:: Work instruction ::
The lines needed are those from the start of the records through the line holding "soulèvement des ouvriers de", each copied exactly.

[[ The data open ]]

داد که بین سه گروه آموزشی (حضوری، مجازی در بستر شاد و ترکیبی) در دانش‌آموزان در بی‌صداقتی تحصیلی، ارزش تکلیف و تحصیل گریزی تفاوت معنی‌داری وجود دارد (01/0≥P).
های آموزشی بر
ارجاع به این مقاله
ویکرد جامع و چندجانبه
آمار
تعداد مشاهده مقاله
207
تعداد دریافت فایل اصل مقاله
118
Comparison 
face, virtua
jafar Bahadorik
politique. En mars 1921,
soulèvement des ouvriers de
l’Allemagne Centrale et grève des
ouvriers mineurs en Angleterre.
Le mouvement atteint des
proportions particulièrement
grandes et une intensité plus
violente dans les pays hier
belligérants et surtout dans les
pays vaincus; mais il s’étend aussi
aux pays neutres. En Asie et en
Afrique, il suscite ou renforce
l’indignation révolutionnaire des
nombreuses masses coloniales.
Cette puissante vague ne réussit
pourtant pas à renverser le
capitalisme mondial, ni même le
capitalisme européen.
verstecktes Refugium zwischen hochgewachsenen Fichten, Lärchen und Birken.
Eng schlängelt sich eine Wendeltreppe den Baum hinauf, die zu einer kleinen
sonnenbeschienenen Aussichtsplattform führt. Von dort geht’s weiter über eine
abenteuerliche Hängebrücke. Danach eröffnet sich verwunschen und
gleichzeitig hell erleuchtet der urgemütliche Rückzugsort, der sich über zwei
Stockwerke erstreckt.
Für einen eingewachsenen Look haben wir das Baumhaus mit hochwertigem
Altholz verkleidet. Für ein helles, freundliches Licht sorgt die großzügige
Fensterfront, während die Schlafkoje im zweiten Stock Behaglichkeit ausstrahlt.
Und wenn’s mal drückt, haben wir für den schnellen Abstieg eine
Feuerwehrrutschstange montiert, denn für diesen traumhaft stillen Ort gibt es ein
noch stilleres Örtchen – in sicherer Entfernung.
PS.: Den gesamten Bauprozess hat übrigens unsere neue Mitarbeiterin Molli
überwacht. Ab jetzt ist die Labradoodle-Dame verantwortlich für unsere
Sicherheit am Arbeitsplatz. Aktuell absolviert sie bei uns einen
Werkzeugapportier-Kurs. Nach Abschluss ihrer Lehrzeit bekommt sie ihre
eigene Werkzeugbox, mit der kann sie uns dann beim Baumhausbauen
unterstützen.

[[ The data closed ]]

:: Reply ::
داد که بین سه گروه آموزشی (حضوری، مجازی در بستر شاد و ترکیبی) در دانش‌آموزان در بی‌صداقتی تحصیلی، ارزش تکلیف و تحصیل گریزی تفاوت معنی‌داری وجود دارد (01/0≥P).
های آموزشی بر
ارجاع به این مقاله
ویکرد جامع و چندجانبه
آمار
تعداد مشاهده مقاله
207
تعداد دریافت فایل اصل مقاله
118
Comparison 
face, virtua
jafar Bahadorik
politique. En mars 1921,
soulèvement des ouvriers de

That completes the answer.